GlobalKnownHostsFile2 by making UserKnownHostsFile/GlobalKnownHostsFile
accept multiple paths per line and making their defaults include
known_hosts2; ok markus

1 files changed, 36 insertions, 36 deletions

diff --git a/usr.bin/ssh/sshconnect.c b/usr.bin/ssh/sshconnect.c
index c4c5082d07c..6f8646e2c9d 100644
--- a/usr.bin/ssh/sshconnect.c
+++ b/usr.bin/ssh/sshconnect.c
@@ -1,4 +1,4 @@
-/* $OpenBSD: sshconnect.c,v 1.233 2011/05/23 03:52:55 djm Exp $ */
+/* $OpenBSD: sshconnect.c,v 1.234 2011/05/24 07:15:47 djm Exp $ */
 /*
  * Author: Tatu Ylonen <ylo@cs.hut.fi>
  * Copyright (c) 1995 Tatu Ylonen <ylo@cs.hut.fi>, Espoo, Finland
@@ -657,28 +657,30 @@ get_hostfile_hostname_ipaddr(char *hostname, struct sockaddr *hostaddr,
 
 /*
  * check whether the supplied host key is valid, return -1 if the key
- * is not valid. the user_hostfile will not be updated if 'readonly' is true.

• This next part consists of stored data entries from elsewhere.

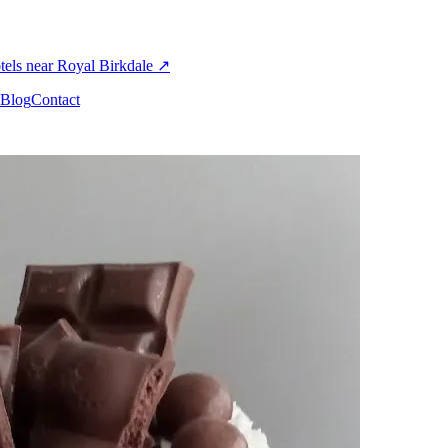
els near Royal Birkdale
↗
Blog
Contact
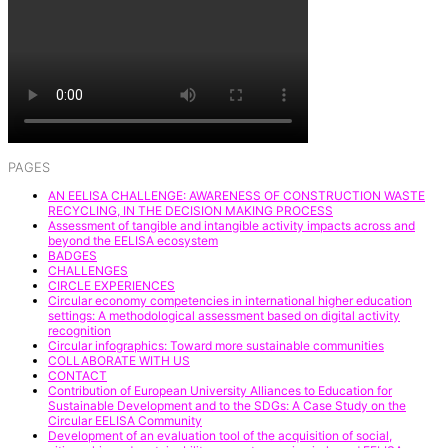
PAGES
AN EELISA CHALLENGE: AWARENESS OF CONSTRUCTION WASTE
RECYCLING, IN THE DECISION MAKING PROCESS
Assessment of tangible and intangible activity impacts across and
beyond the EELISA ecosystem
BADGES
CHALLENGES
CIRCLE EXPERIENCES
Circular economy competencies in international higher education
settings: A methodological assessment based on digital activity
recognition
Circular infographics: Toward more sustainable communities
COLLABORATE WITH US
CONTACT
Contribution of European University Alliances to Education for
Sustainable Development and to the SDGs: A Case Study on the
Circular EELISA Community
Development of an evaluation tool of the acquisition of social,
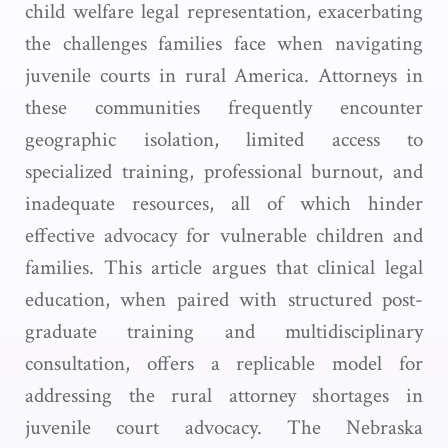
child welfare legal representation, exacerbating
the challenges families face when navigating
juvenile courts in rural America. Attorneys in
these communities frequently encounter
geographic isolation, limited access to
specialized training, professional burnout, and
inadequate resources, all of which hinder
effective advocacy for vulnerable children and
families. This article argues that clinical legal
education, when paired with structured post-
graduate training and multidisciplinary
consultation, offers a replicable model for
addressing the rural attorney shortages in
juvenile court advocacy. The Nebraska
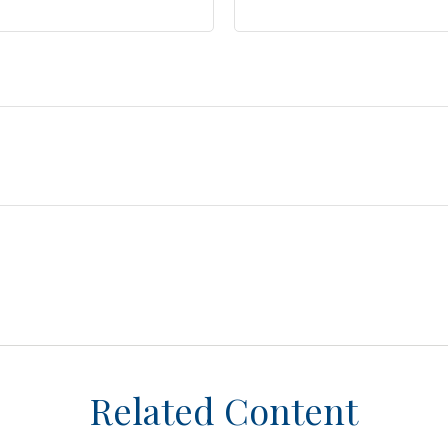
Related Content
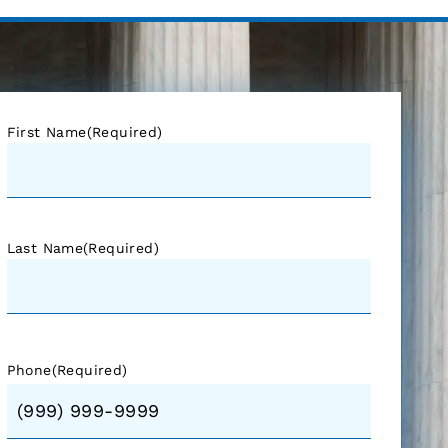
First Name
(Required)
Last Name
(Required)
Phone
(Required)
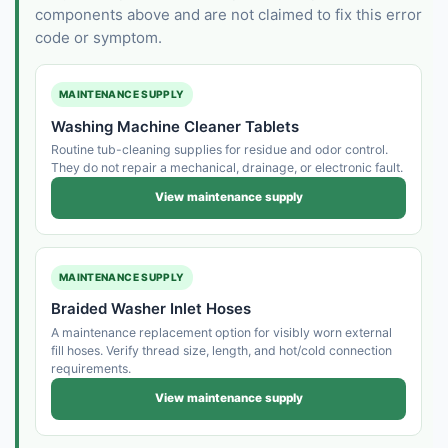
components above and are not claimed to fix this error
code or symptom.
MAINTENANCE SUPPLY
Washing Machine Cleaner Tablets
Routine tub-cleaning supplies for residue and odor control.
They do not repair a mechanical, drainage, or electronic fault.
View maintenance supply
MAINTENANCE SUPPLY
Braided Washer Inlet Hoses
A maintenance replacement option for visibly worn external
fill hoses. Verify thread size, length, and hot/cold connection
requirements.
View maintenance supply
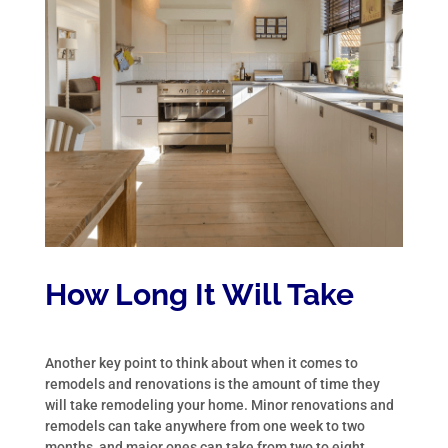
How Long It Will Take
Another key point to think about when it comes to
remodels and renovations is the amount of time they
will take remodeling your home. Minor renovations and
remodels can take anywhere from one week to two
months, and major ones can take from two to eight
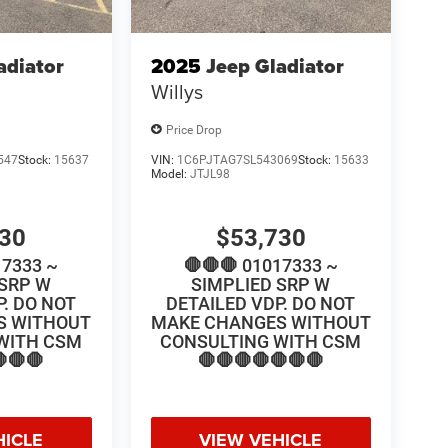
adiator
2025
Jeep Gladiator
Willys
Price Drop
547
Stock:
15637
VIN:
1C6PJTAG7SL543069
Stock:
15633
Model:
JTJL98
730
$53,730
17333 ~
🛑🛑🛑 01017333 ~
 SRP W
SIMPLIED SRP W
P. DO NOT
DETAILED VDP. DO NOT
S WITHOUT
MAKE CHANGES WITHOUT
WITH CSM
CONSULTING WITH CSM
🛑🛑
🛑🛑🛑🛑🛑🛑🛑
HICLE
VIEW VEHICLE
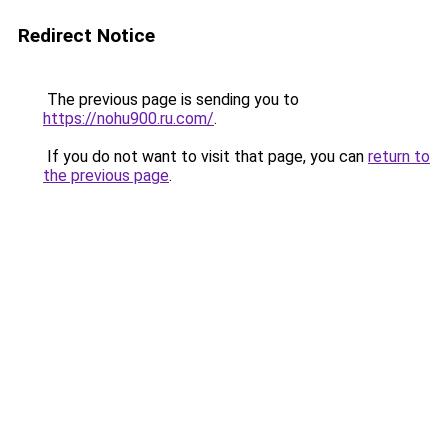
Redirect Notice
The previous page is sending you to
https://nohu900.ru.com/
.
If you do not want to visit that page, you can
return to
the previous page
.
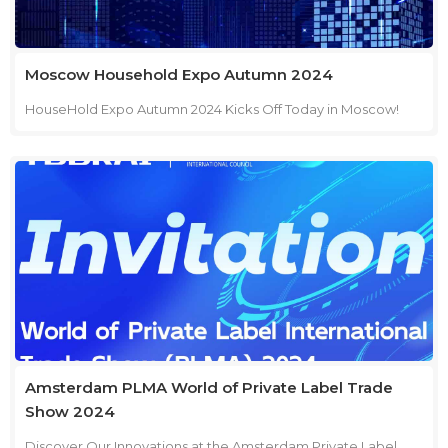
forward to welcoming you at our booth!
Moscow Household Expo Autumn 2024
HouseHold Expo Autumn 2024 Kicks Off Today in Moscow!
We're excited to announce that theHouseHold Expo Autumn
2024 has officially begun! Join us in Moscow to explorethe
latest in household products and innovations. Dates:
September 2-4, 2024 Location: Moscow, Expocentre, Pavilion
8-2 Booth: No. 82C107 Today marks the start of an incredible
event filled with opportunities to connect, discover, and
grow. Visit our booth to see our newest products and discuss
how we can help elevate your home care solutions. We look
forward to welcoming you!
Amsterdam PLMA World of Private Label Trade
Show 2024
Discover Our Innovations at the Amsterdam Private Label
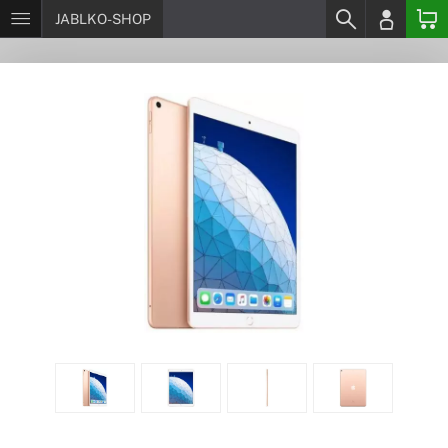
JABLKO-SHOP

+ * is not valid. user_hostfile[0] will not be updated if 'readonly' is true.
  */
 #define RDRW	0
 #define RDONLY	1
 #define ROQUIET	2
 static int
 check_host_key(char *hostname, struct sockaddr *hostaddr, u_short port,
-    Key *host_key, int readonly, char *user_hostfile,
-    char *system_hostfile)
+    Key *host_key, int readonly,
+    char **user_hostfiles, u_int num_user_hostfiles,
+    char **system_hostfiles, u_int num_system_hostfiles)
 {
+	HostStatus host_status;
+	HostStatus ip_status;
 	Key *raw_key = NULL;
-	const char *type;
 	char *ip = NULL, *host = NULL;
 	char hostline[1000], *hostp, *fp, *ra;
-	HostStatus host_status;
-	HostStatus ip_status;
-	int r, want_cert = key_is_cert(host_key), host_ip_differ = 0;
-	int local = sockaddr_is_local(hostaddr);
 	char msg[1024];
+	const char *type;
+	const struct hostkey_entry *host_found, *ip_found;
 	int len, cancelled_forwarding = 0;
+	int local = sockaddr_is_local(hostaddr);
+	int r, want_cert = key_is_cert(host_key), host_ip_differ = 0;
 	struct hostkeys *host_hostkeys, *ip_hostkeys;
-	const struct hostkey_entry *host_found, *ip_found;
+	u_int i;
 
 	/*
 	 * Force accepting of the host key for loopback/localhost. The
@@ -710,14 +712,18 @@ check_host_key(char *hostname, struct sockaddr *hostaddr, u_short port,
 		options.check_host_ip = 0;
 
 	host_hostkeys = init_hostkeys();
-	load_hostkeys(host_hostkeys, host, user_hostfile);
-	load_hostkeys(host_hostkeys, host, system_hostfile);
+	for (i = 0; i < num_user_hostfiles; i++)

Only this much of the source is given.